There’s one memory I still treasure, possibly my most successful moment playing jazz ever. It was in the late ’90s at a jam session on West 41st Street, at a little dive called the Savoy Lounge. The jam sessions as I recall were on Thursday nights starting around 1am, sometimes closer to 2am. Maybe it’d be empty, maybe packed. Maybe you’d get to play, maybe not. The house band was tenor saxophonist Ralph Lalama, bassist Joel Forbes and drummer Clifford Barbaro, the trio that later went by the moniker Bop Juice.

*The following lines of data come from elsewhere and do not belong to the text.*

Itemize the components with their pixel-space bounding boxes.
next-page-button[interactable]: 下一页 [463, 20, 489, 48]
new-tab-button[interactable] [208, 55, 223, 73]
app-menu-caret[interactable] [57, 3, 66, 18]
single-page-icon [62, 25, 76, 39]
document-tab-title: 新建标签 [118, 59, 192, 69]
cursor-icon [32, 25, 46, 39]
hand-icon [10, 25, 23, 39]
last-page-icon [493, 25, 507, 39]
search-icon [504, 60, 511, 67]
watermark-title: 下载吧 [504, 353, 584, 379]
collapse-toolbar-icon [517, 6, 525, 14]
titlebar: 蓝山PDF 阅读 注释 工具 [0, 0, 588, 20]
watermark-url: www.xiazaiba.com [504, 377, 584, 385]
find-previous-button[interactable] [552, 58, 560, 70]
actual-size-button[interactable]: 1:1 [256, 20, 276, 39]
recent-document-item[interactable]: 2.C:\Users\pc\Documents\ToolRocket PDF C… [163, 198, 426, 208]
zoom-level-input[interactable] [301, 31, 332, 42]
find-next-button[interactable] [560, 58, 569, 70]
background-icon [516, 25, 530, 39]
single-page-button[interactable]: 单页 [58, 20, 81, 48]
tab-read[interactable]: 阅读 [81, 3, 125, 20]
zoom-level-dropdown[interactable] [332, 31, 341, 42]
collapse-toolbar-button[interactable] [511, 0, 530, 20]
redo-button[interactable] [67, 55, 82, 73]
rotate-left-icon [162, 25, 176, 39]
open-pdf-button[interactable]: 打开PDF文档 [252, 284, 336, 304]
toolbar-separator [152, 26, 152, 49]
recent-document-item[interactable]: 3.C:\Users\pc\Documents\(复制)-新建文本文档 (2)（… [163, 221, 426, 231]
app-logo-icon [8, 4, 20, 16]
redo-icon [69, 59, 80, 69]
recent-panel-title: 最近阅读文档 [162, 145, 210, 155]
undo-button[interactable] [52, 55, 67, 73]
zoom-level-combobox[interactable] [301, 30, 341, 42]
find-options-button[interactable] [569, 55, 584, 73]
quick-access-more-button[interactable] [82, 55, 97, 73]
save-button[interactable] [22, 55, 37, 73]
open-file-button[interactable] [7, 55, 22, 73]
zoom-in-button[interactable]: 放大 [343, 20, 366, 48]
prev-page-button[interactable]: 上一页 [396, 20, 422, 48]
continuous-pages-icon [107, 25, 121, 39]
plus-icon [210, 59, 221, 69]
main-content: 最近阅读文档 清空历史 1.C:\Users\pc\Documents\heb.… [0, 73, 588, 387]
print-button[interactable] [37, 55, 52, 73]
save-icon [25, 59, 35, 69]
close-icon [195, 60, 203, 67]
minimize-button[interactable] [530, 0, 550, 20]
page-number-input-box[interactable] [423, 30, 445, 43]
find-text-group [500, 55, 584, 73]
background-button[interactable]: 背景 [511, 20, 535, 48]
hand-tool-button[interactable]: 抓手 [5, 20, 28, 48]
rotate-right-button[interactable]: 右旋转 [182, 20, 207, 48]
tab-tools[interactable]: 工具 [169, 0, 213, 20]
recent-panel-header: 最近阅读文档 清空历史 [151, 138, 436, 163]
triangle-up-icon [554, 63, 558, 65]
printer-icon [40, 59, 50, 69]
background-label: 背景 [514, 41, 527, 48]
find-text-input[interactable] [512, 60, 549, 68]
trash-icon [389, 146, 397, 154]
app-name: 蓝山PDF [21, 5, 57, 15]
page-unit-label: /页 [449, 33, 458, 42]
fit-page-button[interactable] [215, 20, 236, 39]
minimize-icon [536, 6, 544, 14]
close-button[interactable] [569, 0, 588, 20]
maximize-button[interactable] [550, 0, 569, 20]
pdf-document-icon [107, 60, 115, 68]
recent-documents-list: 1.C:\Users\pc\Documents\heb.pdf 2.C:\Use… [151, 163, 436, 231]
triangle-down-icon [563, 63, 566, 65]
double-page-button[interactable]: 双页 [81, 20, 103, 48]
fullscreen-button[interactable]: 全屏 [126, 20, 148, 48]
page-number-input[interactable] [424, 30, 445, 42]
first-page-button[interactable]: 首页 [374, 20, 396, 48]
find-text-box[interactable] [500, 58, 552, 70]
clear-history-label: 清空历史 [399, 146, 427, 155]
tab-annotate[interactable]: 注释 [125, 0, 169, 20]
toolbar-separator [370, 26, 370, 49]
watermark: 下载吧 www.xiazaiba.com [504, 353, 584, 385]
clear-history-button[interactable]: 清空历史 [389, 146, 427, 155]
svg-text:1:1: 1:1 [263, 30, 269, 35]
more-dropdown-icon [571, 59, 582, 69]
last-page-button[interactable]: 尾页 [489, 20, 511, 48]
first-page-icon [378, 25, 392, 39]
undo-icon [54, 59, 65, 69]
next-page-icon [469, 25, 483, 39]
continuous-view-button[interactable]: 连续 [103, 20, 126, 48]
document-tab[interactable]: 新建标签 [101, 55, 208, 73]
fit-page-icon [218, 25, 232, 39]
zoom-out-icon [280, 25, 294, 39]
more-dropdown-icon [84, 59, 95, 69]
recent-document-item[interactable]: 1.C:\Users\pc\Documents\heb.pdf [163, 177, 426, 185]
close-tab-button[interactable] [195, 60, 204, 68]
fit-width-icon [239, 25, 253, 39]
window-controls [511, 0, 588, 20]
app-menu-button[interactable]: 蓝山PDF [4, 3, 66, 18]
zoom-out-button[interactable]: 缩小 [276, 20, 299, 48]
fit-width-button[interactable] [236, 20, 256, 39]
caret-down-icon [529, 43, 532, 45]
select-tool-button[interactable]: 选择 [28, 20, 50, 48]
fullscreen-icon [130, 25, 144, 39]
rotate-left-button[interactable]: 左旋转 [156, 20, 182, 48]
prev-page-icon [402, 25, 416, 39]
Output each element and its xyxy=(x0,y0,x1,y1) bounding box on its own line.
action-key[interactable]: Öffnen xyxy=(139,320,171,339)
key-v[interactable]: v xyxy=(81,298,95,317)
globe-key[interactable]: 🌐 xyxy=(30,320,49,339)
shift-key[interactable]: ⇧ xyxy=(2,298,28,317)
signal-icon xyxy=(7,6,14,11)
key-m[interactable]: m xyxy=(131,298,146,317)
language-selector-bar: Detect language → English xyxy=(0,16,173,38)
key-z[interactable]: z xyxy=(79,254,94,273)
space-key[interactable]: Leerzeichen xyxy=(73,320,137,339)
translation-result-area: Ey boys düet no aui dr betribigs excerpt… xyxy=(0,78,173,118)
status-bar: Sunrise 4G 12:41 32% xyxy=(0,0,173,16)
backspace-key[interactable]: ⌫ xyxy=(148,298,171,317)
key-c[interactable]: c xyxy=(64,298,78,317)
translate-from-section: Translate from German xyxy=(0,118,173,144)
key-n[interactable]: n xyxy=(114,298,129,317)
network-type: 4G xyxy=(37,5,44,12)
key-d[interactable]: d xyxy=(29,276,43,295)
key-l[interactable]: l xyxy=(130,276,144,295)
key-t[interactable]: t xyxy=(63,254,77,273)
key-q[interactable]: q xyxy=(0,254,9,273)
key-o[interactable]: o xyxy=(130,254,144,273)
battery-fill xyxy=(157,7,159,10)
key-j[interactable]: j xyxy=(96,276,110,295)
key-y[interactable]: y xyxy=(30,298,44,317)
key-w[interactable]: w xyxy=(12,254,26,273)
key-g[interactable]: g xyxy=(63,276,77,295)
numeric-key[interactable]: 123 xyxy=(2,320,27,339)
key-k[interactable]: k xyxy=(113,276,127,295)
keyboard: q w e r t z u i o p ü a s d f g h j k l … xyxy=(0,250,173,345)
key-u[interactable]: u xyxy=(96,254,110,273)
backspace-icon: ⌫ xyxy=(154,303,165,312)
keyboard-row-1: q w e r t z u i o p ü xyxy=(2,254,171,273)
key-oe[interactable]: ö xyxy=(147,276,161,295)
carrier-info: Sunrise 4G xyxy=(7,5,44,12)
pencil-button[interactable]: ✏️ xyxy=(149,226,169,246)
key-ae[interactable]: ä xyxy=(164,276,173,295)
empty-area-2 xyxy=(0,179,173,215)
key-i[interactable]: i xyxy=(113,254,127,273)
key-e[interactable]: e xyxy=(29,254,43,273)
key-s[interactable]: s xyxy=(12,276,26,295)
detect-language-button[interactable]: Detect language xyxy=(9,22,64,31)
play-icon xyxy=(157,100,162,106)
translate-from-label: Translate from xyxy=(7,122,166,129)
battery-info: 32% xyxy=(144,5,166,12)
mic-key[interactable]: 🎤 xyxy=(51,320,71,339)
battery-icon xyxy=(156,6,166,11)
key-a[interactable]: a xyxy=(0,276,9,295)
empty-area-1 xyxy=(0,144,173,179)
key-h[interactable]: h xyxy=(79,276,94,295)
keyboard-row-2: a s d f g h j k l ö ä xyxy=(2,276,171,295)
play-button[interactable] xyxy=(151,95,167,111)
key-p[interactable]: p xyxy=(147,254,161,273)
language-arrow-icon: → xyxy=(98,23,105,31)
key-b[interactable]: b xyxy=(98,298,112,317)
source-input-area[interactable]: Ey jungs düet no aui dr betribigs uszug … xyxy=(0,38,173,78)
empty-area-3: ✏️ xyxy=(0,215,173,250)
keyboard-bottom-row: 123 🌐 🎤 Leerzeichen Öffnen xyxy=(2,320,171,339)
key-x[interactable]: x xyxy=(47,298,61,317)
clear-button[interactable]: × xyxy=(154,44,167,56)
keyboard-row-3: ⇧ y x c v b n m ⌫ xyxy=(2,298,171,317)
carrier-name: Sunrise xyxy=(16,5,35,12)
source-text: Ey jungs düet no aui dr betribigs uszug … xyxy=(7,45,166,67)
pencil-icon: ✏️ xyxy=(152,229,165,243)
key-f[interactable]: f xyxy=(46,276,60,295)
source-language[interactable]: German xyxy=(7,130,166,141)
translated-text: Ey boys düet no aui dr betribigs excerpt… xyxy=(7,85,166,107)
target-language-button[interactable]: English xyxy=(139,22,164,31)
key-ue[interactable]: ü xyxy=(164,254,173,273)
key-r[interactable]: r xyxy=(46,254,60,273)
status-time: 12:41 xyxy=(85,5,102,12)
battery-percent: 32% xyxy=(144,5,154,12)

Some nights were bad, some were so-so, and a couple were pretty transcendent. One time by sheer luck I got to play quartet with Ralph and the rhythm section, holding my own as he called “Yardbird Suite” and then rhythm changes in A-flat, not too fast. It was all in my relative comfort zone and I could tell from Ralph’s demeanor that he was digging it.
But even better was the time when a singer closed out the night by calling “Body and Soul” in A-flat (the original key is D-flat). “Don’t fuck it up,” she warned before counting it off. I said to myself, with little time to waste, “Self, how are we doing this?” Well, you can’t go wrong hanging out on a B-flat minor chord and vamping until the vocal starts. And that would also be a good time to ad lib some slow solo licks to set the mood. Luckily everyone on the bandstand was thinking the same thing because before we knew it we were in on the downbeat. And there, in my mind, was Al Defino, whispering those two oh-so-important words: Grant Green. So I played “Body and Soul” like Grant Green would, really simple, a little raw, just blues licks in the key to start out. Phew, success, it was a vibe, and the tune turned out great.
We closed the place, I walked with my guitar out onto 41st, made a right and stopped on 9th Avenue to look for a cab. And as I stood there, toward me came Joel Forbes rolling his bass, about to cross to the other side. Here’s a guy who I’m sure had seen me fall on my face musically more than once, and didn’t seem like the type to offer effusive praise in any case. Maybe he’d walk by me and just say, “Later,” or maybe nothing? But that night was the closest I’d ever come to playing the way I do now. I didn’t play like a middling jazz student, I played like a musician. Joel walked by me, smiled, and said, “That was really nice.”